I've recreated a small example: https://github.com/richard-powers/pg.zig-error-repro

I spin up the server with zig build run -freference-trace and then run the queries against it with node benchmark.js. It may work a couple times, but eventually you'll see error: PG bind message has 4 result formats but query has 3 columns and sometimes it'll segfault.

I'm wondering if it has more to do with using Zap, since your example works. It's using facil.io under the hood, which spins up new workers and threads...

karlseguin commented 7 months ago

I don't think it's related to Zap. Each execution seems self-contained, except for that shared pool (which I think you're using correctly).

I can't reproduce it with your example. I have it looping 100000 times, and from how you describe the issue, I feel like it should be happening pretty often. I had a thought that maybe latency was part of the issue, but even testing with a remote database, I can't get it to fail.

I created a debug branch. It prints data out to stderr, it would capture a subset of what tcpdump would...specifically the describe message that's sent, the reply to the message and the bind message, along with the thread id and address of the conn. Any chance you can run using that branch and capture stderr?

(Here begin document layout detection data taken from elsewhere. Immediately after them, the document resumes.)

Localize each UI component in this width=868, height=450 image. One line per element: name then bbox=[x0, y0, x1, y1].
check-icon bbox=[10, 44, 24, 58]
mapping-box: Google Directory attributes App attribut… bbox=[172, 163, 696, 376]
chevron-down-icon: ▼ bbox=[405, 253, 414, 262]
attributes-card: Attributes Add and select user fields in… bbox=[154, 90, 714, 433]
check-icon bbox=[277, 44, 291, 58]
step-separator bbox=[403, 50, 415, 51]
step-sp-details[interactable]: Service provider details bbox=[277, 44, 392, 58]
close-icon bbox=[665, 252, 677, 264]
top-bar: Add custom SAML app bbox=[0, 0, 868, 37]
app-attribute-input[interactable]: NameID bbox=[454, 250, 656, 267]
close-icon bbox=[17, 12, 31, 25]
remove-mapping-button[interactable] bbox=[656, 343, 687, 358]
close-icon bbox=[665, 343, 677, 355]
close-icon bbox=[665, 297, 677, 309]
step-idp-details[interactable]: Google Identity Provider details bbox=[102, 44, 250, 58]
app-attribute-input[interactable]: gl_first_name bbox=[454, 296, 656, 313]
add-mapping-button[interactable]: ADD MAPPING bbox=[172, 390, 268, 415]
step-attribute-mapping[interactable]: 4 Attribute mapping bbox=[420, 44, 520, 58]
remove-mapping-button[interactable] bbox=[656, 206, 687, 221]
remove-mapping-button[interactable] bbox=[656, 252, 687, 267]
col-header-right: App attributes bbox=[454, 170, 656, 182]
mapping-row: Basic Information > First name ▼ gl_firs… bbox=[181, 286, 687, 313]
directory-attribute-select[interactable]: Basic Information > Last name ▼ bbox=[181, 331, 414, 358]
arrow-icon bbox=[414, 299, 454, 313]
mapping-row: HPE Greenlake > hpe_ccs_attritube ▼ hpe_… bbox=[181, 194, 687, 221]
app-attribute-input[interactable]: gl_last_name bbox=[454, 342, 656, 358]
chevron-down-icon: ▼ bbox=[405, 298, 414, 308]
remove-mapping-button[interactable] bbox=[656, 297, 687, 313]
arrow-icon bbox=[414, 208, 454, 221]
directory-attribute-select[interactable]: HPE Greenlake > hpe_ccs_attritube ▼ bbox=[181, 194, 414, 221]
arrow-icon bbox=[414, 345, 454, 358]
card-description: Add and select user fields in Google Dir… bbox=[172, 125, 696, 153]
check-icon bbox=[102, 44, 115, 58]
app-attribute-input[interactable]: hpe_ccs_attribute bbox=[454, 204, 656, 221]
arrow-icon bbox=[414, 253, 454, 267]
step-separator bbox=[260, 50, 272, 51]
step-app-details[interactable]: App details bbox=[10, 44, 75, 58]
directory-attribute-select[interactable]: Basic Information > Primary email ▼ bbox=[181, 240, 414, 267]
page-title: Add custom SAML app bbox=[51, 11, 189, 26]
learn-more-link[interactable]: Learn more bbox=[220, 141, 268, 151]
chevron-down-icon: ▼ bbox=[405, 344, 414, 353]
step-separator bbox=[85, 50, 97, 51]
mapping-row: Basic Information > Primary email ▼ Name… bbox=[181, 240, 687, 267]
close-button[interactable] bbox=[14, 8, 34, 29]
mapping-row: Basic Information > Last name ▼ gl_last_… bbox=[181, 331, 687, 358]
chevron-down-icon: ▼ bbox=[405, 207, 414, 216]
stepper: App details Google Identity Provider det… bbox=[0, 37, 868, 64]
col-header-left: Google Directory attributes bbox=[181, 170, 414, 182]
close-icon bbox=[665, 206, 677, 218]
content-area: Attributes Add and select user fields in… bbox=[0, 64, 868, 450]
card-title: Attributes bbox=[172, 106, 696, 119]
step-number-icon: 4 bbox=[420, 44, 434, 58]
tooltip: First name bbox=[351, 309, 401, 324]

richard-powers commented 7 months ago

Error occurred on the 7th attempt:

Listening on
karlseguin commented 7 months ago

Solved on discord.

Turns out this is an issue with Zap, it can be configured to spawn multiple "workers" (aka processes), and then that doesn't play very nicely with a global pool, of course.

IbrahimOuhamou commented 2 weeks ago

@karlseguin and what is the solution? I use jetzig

I have in db.zig

var pool: *pg.Pool = undefined;
pub fn init() !void {
    pool = pg.Pool,init(...);

pub fn acquire() !*pg.Conn {
    return try pool.acquire();

it segfaults at request

karlseguin commented 2 weeks ago

The issue was specific to Zap which will launch multiple processes and thus doesn't work with globals (which is well documented in Zap also).

There should be no such issue with JetZig. Are you sure init is being called? Can you share some code that I can try to reproduce it? Are you able to debug the code using gdb/lldb?

You haven't provided much information here, so it's hard to know what's going on.

IbrahimOuhamou commented 2 weeks ago


in src/main.zig

try db.init(allocator2, 4);
defer db.deinit();

in src/app/lib/db.zig

pub var pool: *pg.Pool = undefined;

pub fn init(allocator: std.mem.Allocator, size: u8) !void {
    pool = try pg.Pool.init(allocator, .{ .size = size, .connect = .{
        .port = 5432,
        .host = "",
    }, .auth = .{
        .username = "postgres",
        .database = "bismi_allah_db",
        .password = "bismi_allah",
        .timeout = 10_000,
    } });

    // to test if it works I did this
    var conn = try pool.acquire();

pub fn deinit() void {

/// you need to call `conn.deinit()`
/// on the result
pub fn acquire() !*pg.Conn {
    std.debug.print("alhamdo li Allah called aquire\n", .{});
    return try pool.acquire();

in a view function

    // here it segfaults while accessing
    // `pool._conns`
    var conn = try db.acquire();
    defer conn.deinit();

it segfaults on acquire

karlseguin commented 2 weeks ago

I don't see anything wrong with the above. If you can't debug it with a debugger, can you put a debug statement atop pool.deinit to make sure it isn't being called prematurely?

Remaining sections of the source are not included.